Она была рядом с ним. Он почувствовал сразу, всем существом своим, что
она прекрасна. Она слышала, как он кричал во сне, и она подошла к нему,
испытывая к нему нежность и жалость. Глаза женщины не плакали, но он увидел
в них нечто большее, чем слезы сочувствия, увидел то, чего он никогда не
видел в глазах людей.
Она была прекрасна потому, что она была добра. Он взял ее за руку. Она
легла рядом с ним, и он ощутил ее тепло, ее нежную грудь, ее плечи, ее
волосы. Казалось, он ощущал не наяву, а во сне: наяву он никогда не бывал
счастлив.
Вся она была доброта, и он понимал телесным существом своим, что ее
нежность, ее тепло, ее шепот прекрасны, потому что сердце ее полно доброты к
нему, потому что любовь есть доброта.
Первая любовная ночь...
- Вспоминать это не хочется, тяжело очень, а не забудешь тоже. Вот живет
оно - то ли спит, не спит. Железо в сердце, словно осколок. Не отмахнешься
от него. Как забыть... Я вполне взрослая была.
Милый мой, я мужа очень любила. Я красивая была, а все же плохая,
недобрая. Мне тогда двадцать два года было. Ты меня не полюбил бы тогда и
красивую. Я знаю, я как женщина чувствую: не только я для тебя то, что мы
рядом с тобой легли. А я смотрю на тебя, ты не сердись, как на Христа. Все
хочется перед тобой, как перед богом, каяться. Хороший мой, желанный, я хочу
тебе об этом рассказать, все вспомнить, что было.
Нет, при раскулачивании голода не было, упали только площади. А голод
пришел в тридцать втором, на второй год после раскулачивания.
Я в РИКе полы мыла, а подруга моя в земотделе, и мы много знали, я могу
все, как было, рассказать. Счетовод мне говорил: "Тебе министром быть", я
действительно быстро понимаю, и память у меня хорошая.
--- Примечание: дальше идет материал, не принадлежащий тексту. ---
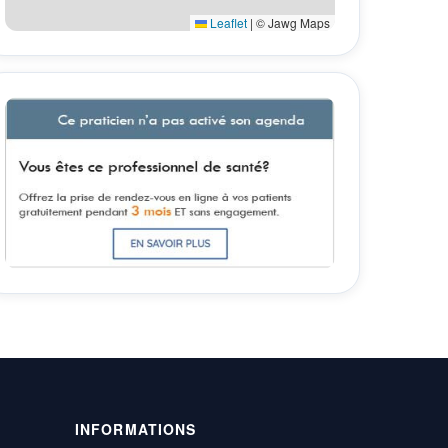
Leaflet
|
© Jawg Maps
INFORMATIONS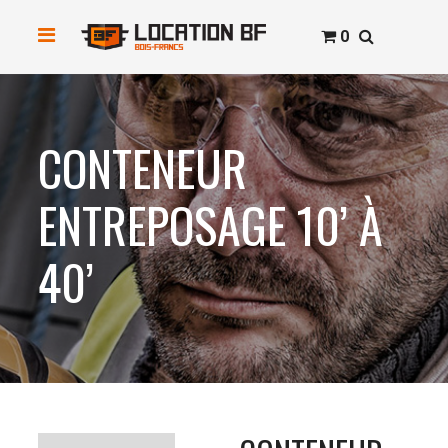
0
CONTENEUR
ENTREPOSAGE 10’ À
40’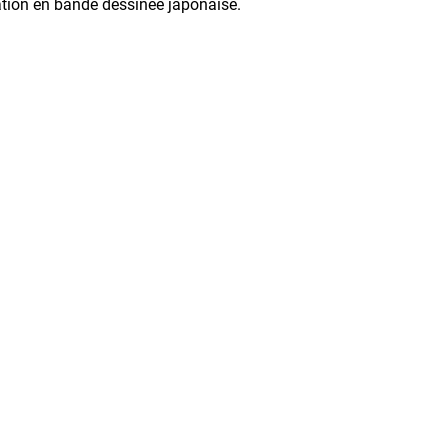
ration en bande dessinée japonaise.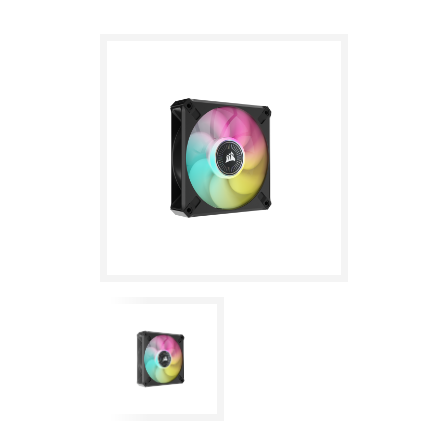
ML120 RGB ELITE Premium da 120 mm — confezione singola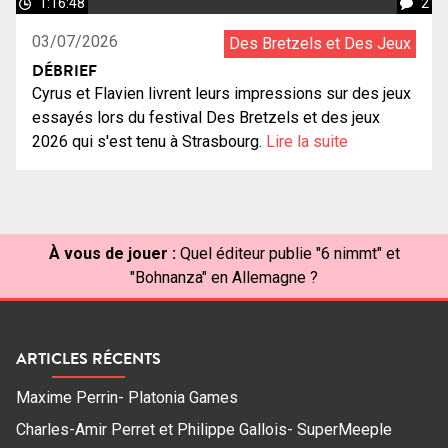
1:16:48
2
03/07/2026
Des Bretzels et Des Jeux
DÉBRIEF
Cyrus et Flavien livrent leurs impressions sur des jeux
essayés lors du festival Des Bretzels et des jeux
2026 qui s'est tenu à Strasbourg.
Lire la suite
À vous de jouer :
Quel éditeur publie "6 nimmt" et
"Bohnanza" en Allemagne ?
ARTICLES RÉCENTS
Maxime Perrin- Platonia Games
Charles-Amir Perret et Philippe Gallois- SuperMeeple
Раскулачивание началось в двадцать девятом году, в конце года, а главный
разворот стал в феврале и марте тридцатого.
Вот вспомнила: прежде чем арестовывать, на них обложение сделали. Они раз
выплатили, вытянули, во второй раз продавали, кто что мог, - только бы
выплатить. Им казалось - если выплатят, государство их помилует. Некоторые
скотину резали, самогон из зерна гнали - пили, ели, все равно, говорили,
жизнь пропала.
Может быть, в других областях по-иному было, а в нашей именно так шло.
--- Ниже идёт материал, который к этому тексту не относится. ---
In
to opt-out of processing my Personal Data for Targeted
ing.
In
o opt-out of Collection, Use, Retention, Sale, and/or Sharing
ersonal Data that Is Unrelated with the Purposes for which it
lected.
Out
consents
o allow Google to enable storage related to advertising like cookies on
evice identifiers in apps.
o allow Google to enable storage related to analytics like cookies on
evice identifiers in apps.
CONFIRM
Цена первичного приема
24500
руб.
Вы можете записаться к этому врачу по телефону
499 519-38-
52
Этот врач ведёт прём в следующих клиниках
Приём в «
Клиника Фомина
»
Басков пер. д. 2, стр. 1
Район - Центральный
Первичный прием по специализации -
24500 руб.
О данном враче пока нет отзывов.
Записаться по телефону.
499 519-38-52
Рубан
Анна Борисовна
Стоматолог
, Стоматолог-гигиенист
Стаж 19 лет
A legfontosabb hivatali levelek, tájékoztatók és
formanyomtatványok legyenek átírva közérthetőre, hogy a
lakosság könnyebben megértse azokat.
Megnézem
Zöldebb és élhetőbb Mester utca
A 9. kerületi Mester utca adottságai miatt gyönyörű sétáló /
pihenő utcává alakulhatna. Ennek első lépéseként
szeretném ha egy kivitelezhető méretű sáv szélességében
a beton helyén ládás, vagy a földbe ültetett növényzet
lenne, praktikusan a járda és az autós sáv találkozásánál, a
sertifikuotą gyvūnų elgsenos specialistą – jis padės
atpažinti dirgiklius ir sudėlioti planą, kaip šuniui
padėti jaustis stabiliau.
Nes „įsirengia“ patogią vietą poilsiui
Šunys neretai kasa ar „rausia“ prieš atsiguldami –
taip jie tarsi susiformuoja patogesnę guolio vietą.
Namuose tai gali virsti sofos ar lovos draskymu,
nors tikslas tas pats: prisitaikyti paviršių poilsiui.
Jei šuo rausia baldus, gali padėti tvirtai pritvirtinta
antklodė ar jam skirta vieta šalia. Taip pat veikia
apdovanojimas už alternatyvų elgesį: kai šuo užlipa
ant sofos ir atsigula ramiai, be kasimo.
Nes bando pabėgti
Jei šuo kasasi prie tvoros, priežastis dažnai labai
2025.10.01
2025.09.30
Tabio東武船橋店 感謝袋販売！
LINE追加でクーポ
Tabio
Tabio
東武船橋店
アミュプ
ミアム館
Начали арестовывать только глав семейств. Большинство взяли таких, кто при
Деникине служил в казачьих частях. Аресты одно ГПУ делало, тут актив не
участвовал. Первый набор весь расстреляли, никто не остался в живых. А тех,
что арестовали в конце декабря, продержали в тюрьмах два-три месяца и
послали на спецпереселение. А когда отцов арестовывали, семей не трогали,
только делали опись хозяйства, и семья уж не считалась владеющей, а
принимала хозяйство на сохранение.
Область спускала план - цифру кулаков в районы, районы делили свою цифру
сельсоветам, а сельсоветы уже списки людей составляли. Вот по этим спискам и
брали. А кто составлял? Тройки. Мутные люди определяли - кому жить, кому
смерть. Ну и ясно - тут уж всего было - и взятки, и из-за бабы, и за старую
обиду, и получалось иногда - беднота попадала в кулаки, а кто побогаче
откупался.
А теперь я вижу, не в том беда, что, случалось, списки составляли жулье.
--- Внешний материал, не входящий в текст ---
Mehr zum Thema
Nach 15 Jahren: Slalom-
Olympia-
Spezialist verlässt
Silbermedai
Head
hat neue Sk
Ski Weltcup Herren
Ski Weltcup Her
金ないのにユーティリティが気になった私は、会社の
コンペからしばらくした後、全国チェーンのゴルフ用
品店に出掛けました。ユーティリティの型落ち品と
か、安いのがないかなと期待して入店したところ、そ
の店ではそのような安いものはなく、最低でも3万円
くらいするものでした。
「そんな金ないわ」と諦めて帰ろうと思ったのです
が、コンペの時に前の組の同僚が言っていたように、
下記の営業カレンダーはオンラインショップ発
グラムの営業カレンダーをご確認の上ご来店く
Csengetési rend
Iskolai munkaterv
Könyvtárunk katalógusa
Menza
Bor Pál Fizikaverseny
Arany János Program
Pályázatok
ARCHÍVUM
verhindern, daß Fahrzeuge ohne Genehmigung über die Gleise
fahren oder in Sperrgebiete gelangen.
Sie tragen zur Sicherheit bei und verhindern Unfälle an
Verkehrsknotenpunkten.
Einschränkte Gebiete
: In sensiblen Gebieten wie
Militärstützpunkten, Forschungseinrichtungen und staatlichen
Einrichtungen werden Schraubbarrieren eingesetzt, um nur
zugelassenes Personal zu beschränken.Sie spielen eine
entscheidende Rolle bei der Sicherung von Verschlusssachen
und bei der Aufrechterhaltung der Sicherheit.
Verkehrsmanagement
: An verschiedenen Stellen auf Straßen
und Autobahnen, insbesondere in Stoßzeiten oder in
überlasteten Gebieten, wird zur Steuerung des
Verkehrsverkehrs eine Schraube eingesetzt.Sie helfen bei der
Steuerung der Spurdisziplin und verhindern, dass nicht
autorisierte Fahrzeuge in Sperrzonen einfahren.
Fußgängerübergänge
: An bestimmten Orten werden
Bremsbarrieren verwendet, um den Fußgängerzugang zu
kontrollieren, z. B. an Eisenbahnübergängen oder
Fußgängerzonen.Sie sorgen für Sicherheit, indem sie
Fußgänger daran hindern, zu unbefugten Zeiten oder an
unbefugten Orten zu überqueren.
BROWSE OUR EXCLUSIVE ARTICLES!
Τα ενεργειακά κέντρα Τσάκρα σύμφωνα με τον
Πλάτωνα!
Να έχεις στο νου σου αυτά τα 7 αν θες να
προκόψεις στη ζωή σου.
Честных в активе больше было, чем жулья, а злодейство от тех и других было
одинаковое. Главное, что все эти списки злодейские, несправедливые были, а
уж кого в них вставить - не все ли равно. И Иван невинный, и Петр невинный.
Кто эту цифру дал на всю Россию? Кто этот план дал на все крестьянство? Кто
подписал?
Отцы сидят, а в начале тридцатого года семьи стали забирать. Тут уж
одного ГПУ не хватило, актив мобилизовали, все свои же люди знакомые, но
они какие-то обалделые стали, как околдованные, пушками грозятся, детей
кулацкими выродками называют, кровососы, кричат, а в кровососах со страху в
самих ни кровинки не осталось, белые, как бумага. А глаза у актива, как у
котов, стеклянные. И ведь в большинстве свои же. Правда: околдованные - так
себя уговорили, что касаться ничего не могут, - и полотенце поганое, и за
стол паразитский не сядут, и ребенок кулацкий омерзительный, и девушка хуже
воши. И смотрят они на раскулачиваемых, как на скотину, на свиней, и все в
кулаках отвратительное - и личность, и души в них нет, и воняет от кулаков,
и все они венерические, а главное - враги народа и эксплуатируют чужим
трудом. А беднота, да комсомол, и милиция - это все Чапаевы, одни герои, а
посмотреть на этот актив: люди, как люди, и сопливые среди них есть, и
подлецов хватает.
На меня тоже стали эти слова действовать, девчонка совсем - а тут и на
собраниях, и специальный инструктаж, и по радио передают, и в кино
показывают, и писатели пишут, и сам Сталин, и все в одну точку: кулаки,
паразиты, хлеб жгут, детей убивают, и прямо объявили: поднимать ярость масс
против них, уничтожать их всех, как класс, проклятых... И я стала
околдовываться, и все кажется: вся беда от кулаков и, если уничтожить их
сразу, для крестьянства счастливое время наступит. И никакой к ним жалости:
они не люди, а не разберешь что, твари. И я в активе стала. А в активе всего
было: и такие, что верили и паразитов ненавидели, и за беднейшее
крестьянство, и были - свои дела обделывали, а больше всего, что приказ
выполняли, - такие и отца с матерью забьют, только бы исполнить по
инструкции. И не те самые поганые, что верили в счастливую жизнь, если
уничтожить кулаков. И лютые звери, и те не самые страшные. Самые поганые,
что на крови свои дела обделывали, кричали про сознательность, а сами личный
счет сводили и грабили. И губили ради интереса, ради барахла, пары сапог, а
погубить легко - напиши на него, и подписи не надо, что на него батрачили
или имел трех коров, - и готов кулак. И все это я видела, волновалась,
конечно, но в глубине не переживала - если бы на ферме скотину не по
правилу резали, я бы волновалась, конечно, сильно, но сна бы не лишилась.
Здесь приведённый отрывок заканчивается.